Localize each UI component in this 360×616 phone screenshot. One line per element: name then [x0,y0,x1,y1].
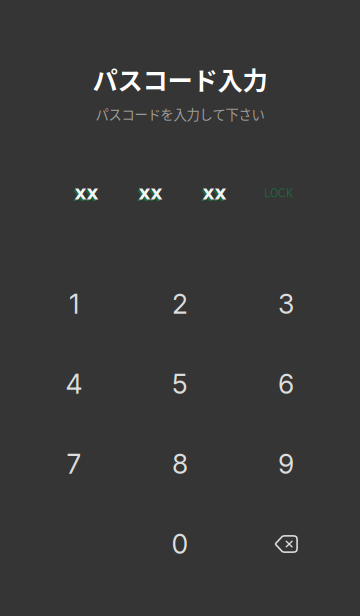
staticText: パスコード入力 [92,61,268,97]
staticText: xx [73,184,97,205]
button[interactable]: 2 [127,264,233,344]
staticText: 9 [278,448,294,480]
staticText: 4 [66,368,82,400]
staticText: xx [138,182,162,204]
staticText: 1 [69,288,79,320]
button[interactable]: 0 [127,504,233,584]
staticText: xx [201,184,225,205]
button[interactable]: 7 [21,424,127,504]
button[interactable]: 6 [233,344,339,424]
button[interactable]: Delete [233,504,339,584]
button[interactable]: 8 [127,424,233,504]
staticText: パスコードを入力して下さい [96,104,264,124]
button[interactable]: 1 [21,264,127,344]
staticText: 3 [278,288,294,320]
staticText: xx [74,182,98,204]
staticText: 8 [172,448,188,480]
staticText: 0 [172,528,188,560]
staticText: 7 [66,448,82,480]
button[interactable]: 3 [233,264,339,344]
staticText: LOCK [264,186,293,200]
button[interactable]: 4 [21,344,127,424]
staticText: xx [137,184,161,205]
staticText: xx [202,182,226,204]
button[interactable]: 9 [233,424,339,504]
staticText: 5 [172,368,188,400]
staticText: 2 [172,288,188,320]
button[interactable]: 5 [127,344,233,424]
staticText: 6 [278,368,294,400]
************
What you have to do:
Transcribe each entry exactly, pictures excluded.

Answer to this problem:
Localize each UI component in this 360×616 phone screenshot. One line per element: name then [x0,y0,x1,y1].
staticText: パスコード入力 [92,61,268,97]
staticText: xx [73,184,97,205]
button[interactable]: 2 [127,264,233,344]
staticText: 9 [278,448,294,480]
staticText: 4 [66,368,82,400]
staticText: xx [138,182,162,204]
staticText: 1 [69,288,79,320]
button[interactable]: 0 [127,504,233,584]
staticText: xx [201,184,225,205]
button[interactable]: 7 [21,424,127,504]
button[interactable]: 6 [233,344,339,424]
button[interactable]: Delete [233,504,339,584]
button[interactable]: 8 [127,424,233,504]
staticText: パスコードを入力して下さい [96,104,264,124]
button[interactable]: 1 [21,264,127,344]
staticText: 3 [278,288,294,320]
staticText: xx [74,182,98,204]
staticText: 8 [172,448,188,480]
staticText: 0 [172,528,188,560]
staticText: 7 [66,448,82,480]
button[interactable]: 3 [233,264,339,344]
staticText: LOCK [264,186,293,200]
button[interactable]: 4 [21,344,127,424]
staticText: xx [137,184,161,205]
staticText: xx [202,182,226,204]
button[interactable]: 9 [233,424,339,504]
staticText: 5 [172,368,188,400]
staticText: 2 [172,288,188,320]
button[interactable]: 5 [127,344,233,424]
staticText: 6 [278,368,294,400]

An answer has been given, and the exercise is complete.